The sunflower (Helianthus), called “sunyashnikiis” in Ukrainian, is the national flower of Ukraine. The bright yellow blooms are an integral part of its culture, heritage, and even its economy. Sunflowers were first imported from North America to Ukraine in the 1800s.
Throughout Ukraine’s history, the flower has been used as a symbol of peace. In June 1996, to celebrate Ukraine giving up nuclear weapons, U.S., Russian and Ukrainian defense ministers planted sunflowers in a ceremony at southern Ukraine’s Pervomaysk missile base.
It sounds so lovely.
Sadly, the sunflower has not always been a flower of peace. It is important that we learn history. During WWII, the sunflower, along with hemp and hay, was used to facilitate the burning of Ukrainian Jewish bodies after the Jews had been shot in the back and pushed into the trenches dug for their burial.
At Babi Yar (Babyn Yar) ravine northwest of Kiev, close to 34,000 Jewish men, women, and children were gunned down in two days. As many as two million Jews were killed with bullets and at associated massacres across former Soviet territory.
I wrote about this in my book The Serpent and the Red Thread: The Definitive Biography of Evil. I learned about the horror of the slayings of Jews in Ukraine from Father Patrick Dubois’ book, The Holocaust by Bullets.
Sophia’s story
“They shoot old people and young children with the same emotion as swatting flies. The Germans throw grenades into the pit after shooting us because not all are dead. The Einsatzgruppen are well-trained for their work. And they have a great deal of experience. They have teenagers from the towns bring hemp and sunflowers to burn the bodies.
“Sunflowers, while the ground and the rivers and springs of water turned to blood. We are drinking death as you drink water or air, mouth open, eyes closed, fingers clenched.

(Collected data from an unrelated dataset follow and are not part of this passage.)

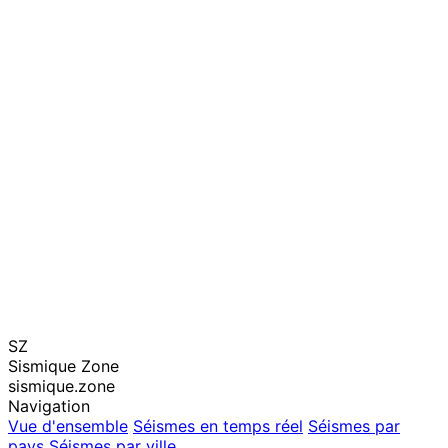
SZ
Sismique Zone
sismique.zone
Navigation
Vue d'ensemble
Séismes en temps réel
Séismes par
pays
Séismes par ville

“The moaning and groaning, the gasps, as the wretched try to claw their way through the bodies, the sand, the blood and urine and feces, to fight for one more breath. Finger nails torn off as hands scratched the earthen walls, desperately trying to get out, to find air, to breathe.
“The pits breathed for three days. It took three days of writhing and twisting, eternal tortures moaning and movement before the pit settled into silence. That’s how long it took for all to die, suffocating under the bodies of others, covered in two to three metres of sand. Then, they would not cry out to the world again.”
And today, the sunflower is the symbol of peace.
From the Ethics of the Fathers: “Rabbi Tarfon used to say, it is not incumbent upon you to complete the task, but you are not exempt from undertaking it.”